Works, Transport and Communications minister Isack Kamwelwe said the facility would be handed over to the government next month as planned.

He added that the construction was 96 per cent complete, and what was now being done was putting final touches before the contractor hands over the new terminal to the government for operationalisation.

Construction of the terminal was initially slated for completion in December 2017. However, that was extended December 2018, and then again to May 2019.

“We expect the construction to be completed any day in May as earlier projected after having included all complicated and delicate mechanical and electrical installations which needed to be handled carefully, including duty-free shops which we are currently in the last stages of procurement to suppliers,” Mr Kamwelwe said.

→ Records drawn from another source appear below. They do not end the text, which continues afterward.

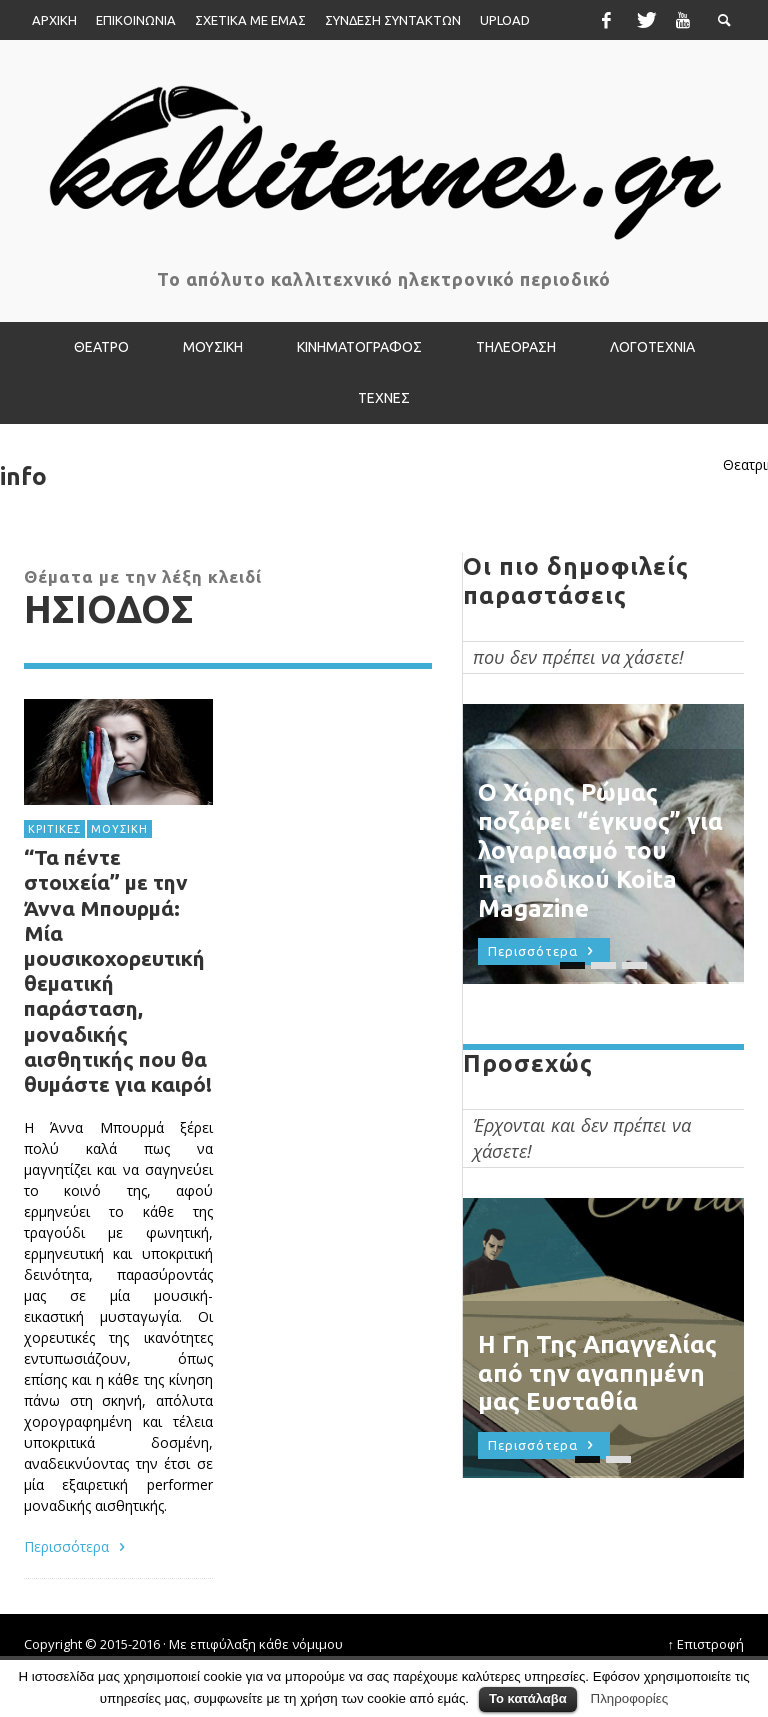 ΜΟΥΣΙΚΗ (119, 829)
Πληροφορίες (630, 1698)
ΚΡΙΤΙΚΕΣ (54, 829)
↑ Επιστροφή (706, 1644)
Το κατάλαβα (528, 1698)
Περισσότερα (77, 1546)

However, while Tanzania will be getting a state-of-the-art airport facility by international standards, there is the danger that, but going by current figures, the airport’s capacity would just as soon be overwhelmed.

The country started with JNIA Terminal 1 when it had the capacity to handle 500,000 passengers a year. Then Terminal 2 boosted the handling capacity to 1.5 million passengers. Terminal 3 will ramp up the capacity 6 million passengers a year, the minister revealed.

Over the period, Terminal 1 was confined to handling national leaders and small aircraft, while Terminal 2 caters for both local and foreign passengers. In just last year alone, JNIA handled some 2.6 million local passengers and 3.8 million international travellers.

Noting that the airport’s Terminal 2 handled 6.4 million passengers last year alone (2018), the minister said this was an eye opener that something had to be done soon enough to cater for the ever-increasing number of passengers.

In that regard, Mr Kamwelwe said, Tanzania will just as soon need to relieve Terminal 3 of its overload in the next two years or so – and, in the event, proposed a new facility at Bagamoyo in the Coast Region, or upgrading Dodoma Airport to handle international air traffic.

Reports show that a total of 254 million euros (Sh705.3 billion) was earlier budgeted to be spent on the Terminal 3 project, executed by BAM International of the Netherlands as the contractor, and Arab Consulting Engineers (ACE) of Egypt as project consultant.

But, in due course of time and events, the project’s costs rose by 30 million euros (Sh83.3 billion), largely as a result of changes to the original design, as well as changes to the extant taxation regime and employment legislation.

Also, the need for fresh dialogue between the government and the contractor, BAM International, held up project implementation even as costs mounted in terms of wages payments to otherwise idle workforce, and similar operational costs.